• **WHAT YOU SHOULD DO**
Once the line containing "What’s the difference between Flows and" is found in the records below, return it and each following line exactly, up to and including the line containing "Tidio project?", and nothing else.
------------------------------------------------------------
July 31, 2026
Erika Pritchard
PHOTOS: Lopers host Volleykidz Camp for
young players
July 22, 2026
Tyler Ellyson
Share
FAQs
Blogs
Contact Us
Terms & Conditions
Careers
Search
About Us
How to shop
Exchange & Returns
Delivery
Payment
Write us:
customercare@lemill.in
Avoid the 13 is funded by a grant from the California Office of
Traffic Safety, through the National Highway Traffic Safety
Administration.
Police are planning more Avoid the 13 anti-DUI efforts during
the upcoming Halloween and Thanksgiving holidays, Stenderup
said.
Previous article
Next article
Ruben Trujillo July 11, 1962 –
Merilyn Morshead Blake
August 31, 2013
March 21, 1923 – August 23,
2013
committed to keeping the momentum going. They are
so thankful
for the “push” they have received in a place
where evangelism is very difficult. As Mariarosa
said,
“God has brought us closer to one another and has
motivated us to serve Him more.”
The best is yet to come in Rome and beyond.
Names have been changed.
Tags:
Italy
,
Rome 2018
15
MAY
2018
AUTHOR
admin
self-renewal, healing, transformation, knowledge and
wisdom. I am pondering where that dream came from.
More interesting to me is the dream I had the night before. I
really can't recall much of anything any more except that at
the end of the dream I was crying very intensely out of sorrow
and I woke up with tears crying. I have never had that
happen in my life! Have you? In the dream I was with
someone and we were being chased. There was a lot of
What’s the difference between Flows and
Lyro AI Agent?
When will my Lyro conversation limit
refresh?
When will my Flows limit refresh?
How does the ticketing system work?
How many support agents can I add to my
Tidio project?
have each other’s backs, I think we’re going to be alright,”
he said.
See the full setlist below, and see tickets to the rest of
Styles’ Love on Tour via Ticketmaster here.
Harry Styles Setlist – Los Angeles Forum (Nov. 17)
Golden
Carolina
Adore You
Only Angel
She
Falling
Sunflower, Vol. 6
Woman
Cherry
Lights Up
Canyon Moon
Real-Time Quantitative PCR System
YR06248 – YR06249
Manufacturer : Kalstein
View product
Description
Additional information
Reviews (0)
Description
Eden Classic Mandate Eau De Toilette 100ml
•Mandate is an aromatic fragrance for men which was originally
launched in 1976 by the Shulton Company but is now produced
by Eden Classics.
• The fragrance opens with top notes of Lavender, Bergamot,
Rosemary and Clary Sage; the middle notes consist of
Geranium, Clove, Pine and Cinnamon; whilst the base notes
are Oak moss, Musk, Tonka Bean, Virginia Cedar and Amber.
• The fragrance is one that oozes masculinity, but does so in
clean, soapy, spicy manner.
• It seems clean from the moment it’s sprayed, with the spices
------------------------------------------------------------
• **WORKED SOLUTION**
What’s the difference between Flows and
Lyro AI Agent?
When will my Lyro conversation limit
refresh?
When will my Flows limit refresh?
How does the ticketing system work?
How many support agents can I add to my
Tidio project?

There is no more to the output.